TASK DESCRIPTION:
Search the entries below for the word "Canaria" and copy every line where it appears.
----------
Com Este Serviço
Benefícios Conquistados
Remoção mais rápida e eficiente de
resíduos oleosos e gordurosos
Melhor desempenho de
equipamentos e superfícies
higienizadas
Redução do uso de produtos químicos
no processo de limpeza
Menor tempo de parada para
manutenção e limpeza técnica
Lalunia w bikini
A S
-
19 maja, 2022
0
----------
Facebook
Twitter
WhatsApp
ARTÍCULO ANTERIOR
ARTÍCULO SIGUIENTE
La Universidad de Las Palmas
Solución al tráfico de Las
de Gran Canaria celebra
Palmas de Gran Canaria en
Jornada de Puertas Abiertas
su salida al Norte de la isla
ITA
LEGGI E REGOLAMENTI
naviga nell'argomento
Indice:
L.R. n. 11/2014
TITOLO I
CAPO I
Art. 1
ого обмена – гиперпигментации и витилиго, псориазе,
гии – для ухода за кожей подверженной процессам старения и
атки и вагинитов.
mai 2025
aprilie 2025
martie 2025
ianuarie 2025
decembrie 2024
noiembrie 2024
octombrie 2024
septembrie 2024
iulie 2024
----------
OUTPUT BELOW:
de Gran Canaria celebra
Palmas de Gran Canaria en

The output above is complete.